The state Court of Appeals in Nashville yesterday upheld Tennessee’s ban on private ownership of white-tailed deer, ruling that the state regulation protects native animals.

The case was before the court for the third time in a long-running dispute over a 1991 statute that says only zoos, temporary exhibitors and rehabilitation facilities may keep deer and some other native animals in captivity.

The statute also gave the Tennessee Wildlife Resources Agency authority to add or remove animals from the ban.

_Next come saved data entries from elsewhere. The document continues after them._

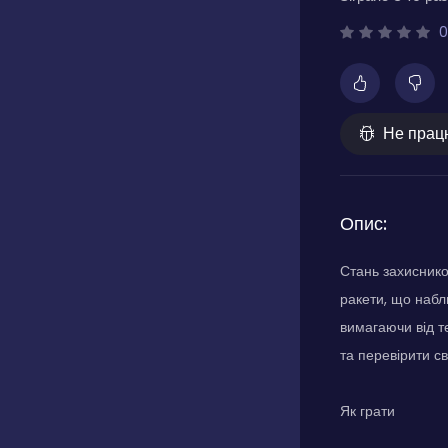
0
Не прац
Опис:
Стань захиснико
ракети, що набл
вимагаючи від т
та перевірити св
Як грати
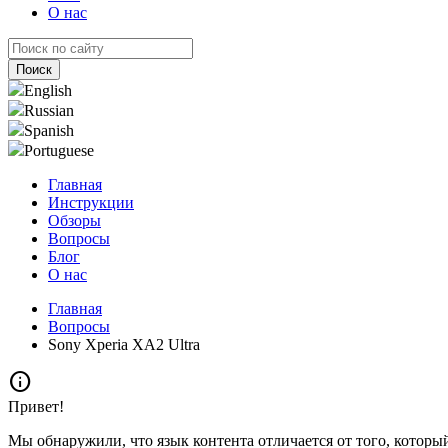
О нас
English
Russian
Spanish
Portuguese
Главная
Инструкции
Обзоры
Вопросы
Блог
О нас
Главная
Вопросы
Sony Xperia XA2 Ultra
info
Привет!
Мы обнаружили, что язык контента отличается от того, которы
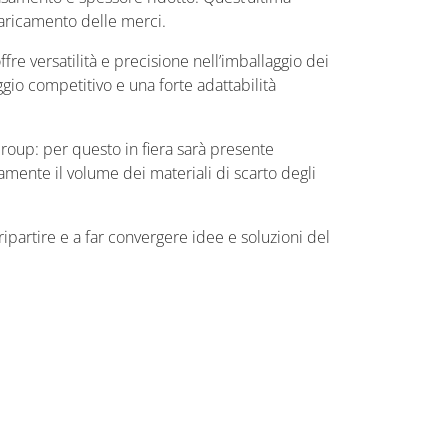
l caricamento delle merci.
fre versatilità e precisione nell’imballaggio dei
aggio competitivo e una forte adattabilità
Group: per questo in fiera sarà presente
mente il volume dei materiali di scarto degli
ipartire e a far convergere idee e soluzioni del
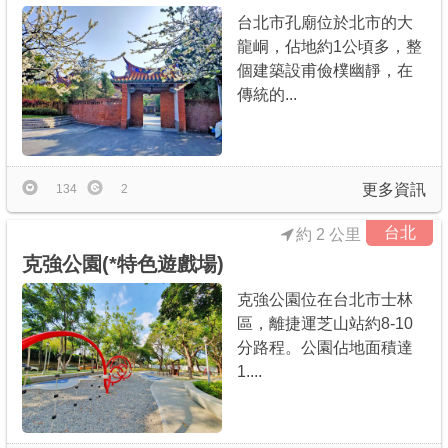
台北市孔廟位於北市的大
龍峒，佔地約1公頃多，整
個建築設甫儉樸幽靜，在
傳統的...
更多資訊
134
2
台北
約 2 公里
克強公園(*特色遊戲場)
克強公園位在台北市士林
區，離捷運芝山站約8-10
分路程。公園佔地面積達
1....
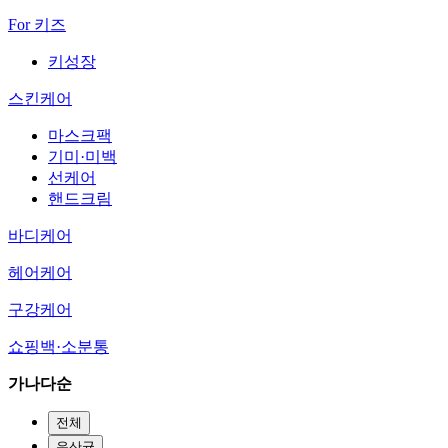
For 키즈
키성장
스킨케어
마스크팩
기미·미백
선케어
핸드크림
바디케어
헤어케어
구강케어
쇼핑백·소분통
가나다순
전체
유산균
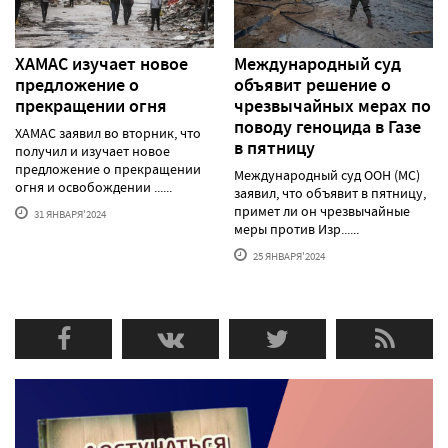
ХАМАС изучает новое
Международный суд
предложение о
объявит решение о
прекращении огня
чрезвычайных мерах по
поводу геноцида в Газе
ХАМАС заявил во вторник, что
в пятницу
получил и изучает новое
предложение о прекращении
Международный суд ООН (МС)
огня и освобождении ......
заявил, что объявит в пятницу,
примет ли он чрезвычайные
31 ЯНВАРЯ'2024
меры против Изр......
25 ЯНВАРЯ'2024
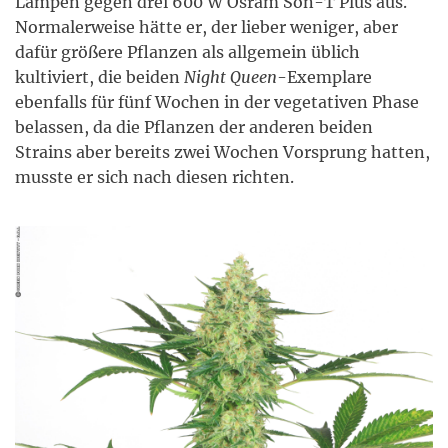
Lampen gegen drei 600 W Osram Son-T Plus aus.
Normalerweise hätte er, der lieber weniger, aber
dafür größere Pflanzen als allgemein üblich
kultiviert, die beiden
Night Queen
-Exemplare
ebenfalls für fünf Wochen in der vegetativen Phase
belassen, da die Pflanzen der anderen beiden
Strains aber bereits zwei Wochen Vorsprung hatten,
musste er sich nach diesen richten.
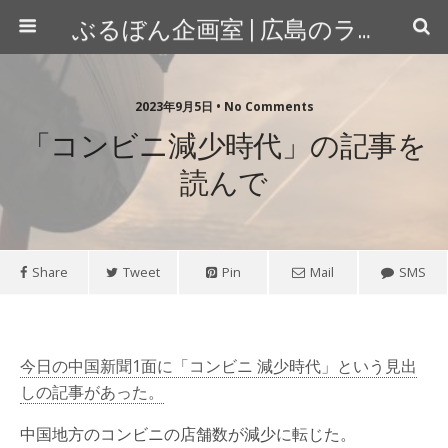
ぶるぼん企画室 | 広島のライター＆カメラマン
2023年9月5日 • No Comments
「コンビニ減少時代」の記事を
読んで
Share
Tweet
Pin
Mail
SMS
今日の中国新聞1面に「コンビニ 減少時代」という見出
しの記事があった。
中国地方のコンビニの店舗数が減少に転じた。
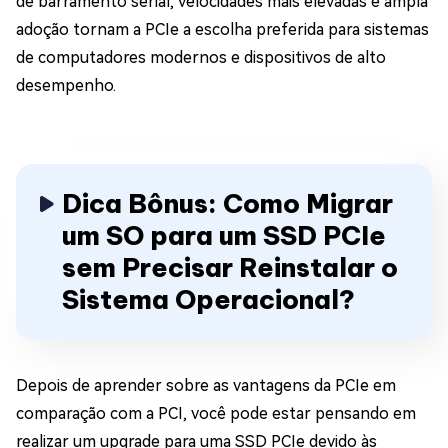
de barramento serial, velocidades mais elevadas e ampla
adoção tornam a PCIe a escolha preferida para sistemas
de computadores modernos e dispositivos de alto
desempenho.
Dica Bônus: Como Migrar
um SO para um SSD PCIe
sem Precisar Reinstalar o
Sistema Operacional?
Depois de aprender sobre as vantagens da PCIe em
comparação com a PCI, você pode estar pensando em
realizar um upgrade para uma SSD PCIe devido às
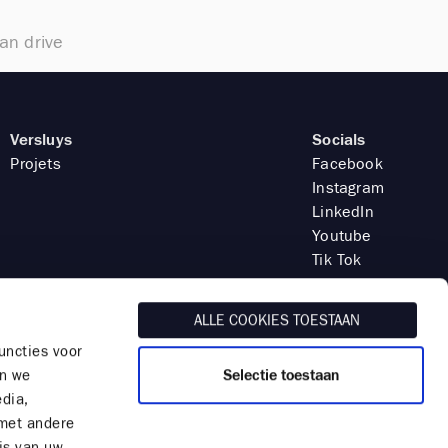
an drive
Versluys
Socials
Projets
Facebook
Instagram
LinkedIn
Youtube
Tik Tok
ALLE COOKIES TOESTAAN
uncties voor
Selectie toestaan
en we
edia,
Quartier général
 met andere
Versluys HQ
is van uw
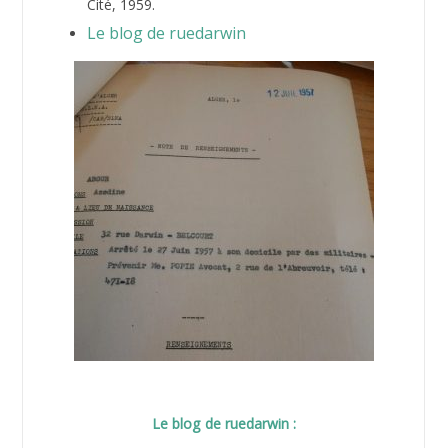
Cité, 1959.
Le blog de ruedarwin
Le blog de ruedarwin :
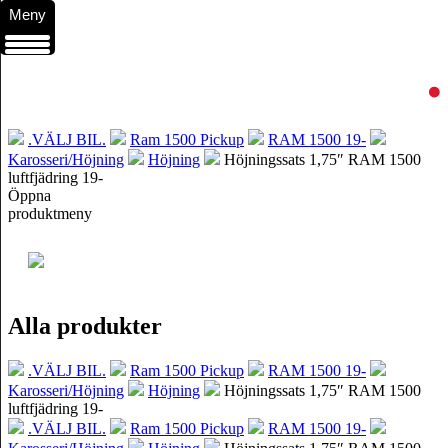
Meny
.VÄLJ BIL.
Ram 1500 Pickup
RAM 1500 19-
Karosseri/Höjning
Höjning
Höjningssats 1,75″ RAM 1500
luftfjädring 19-
Öppna
produktmeny
Alla produkter
.VÄLJ BIL.
Ram 1500 Pickup
RAM 1500 19-
Karosseri/Höjning
Höjning
Höjningssats 1,75″ RAM 1500
luftfjädring 19-
.VÄLJ BIL.
Ram 1500 Pickup
RAM 1500 19-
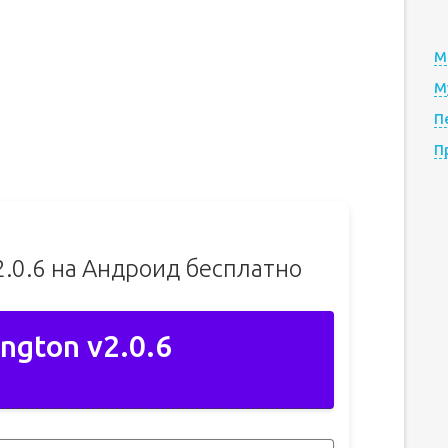
М
М
П
П
2.0.6 на Андроид бесплатно
ngton v2.0.6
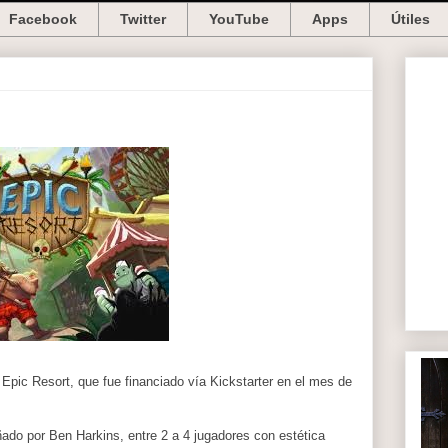
Facebook
Twitter
YouTube
Apps
Útiles
Epic Resort, que fue financiado vía Kickstarter en el mes de
ado por Ben Harkins, entre 2 a 4 jugadores con estética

The law was challenged by Robert Bean, Franklin Shaffer, David Autrey and Mack Roberts, who argued that it unfairly restricted interstate commerce and unconstitutionally delegated legislative authority to TWRA.

The state Supreme Court upheld the TWRA’s role in 1997, and the Court of Appeals ordered a lower court in 1999 to hold a hearing on the commerce clause.

The state defended its statute on the grounds that banning captive deer fights the spread of chronic wasting disease, a fatal deer brain ailment akin to mad cow disease. Chancellor Irvin Kilcrease ruled for the state, and a three-judge appeals panel concurred in a ruling released yesterday.

The ruling noted that the disease has no treatment, cannot be detected until after an animal has died and can be transmitted by keeping deer in captivity.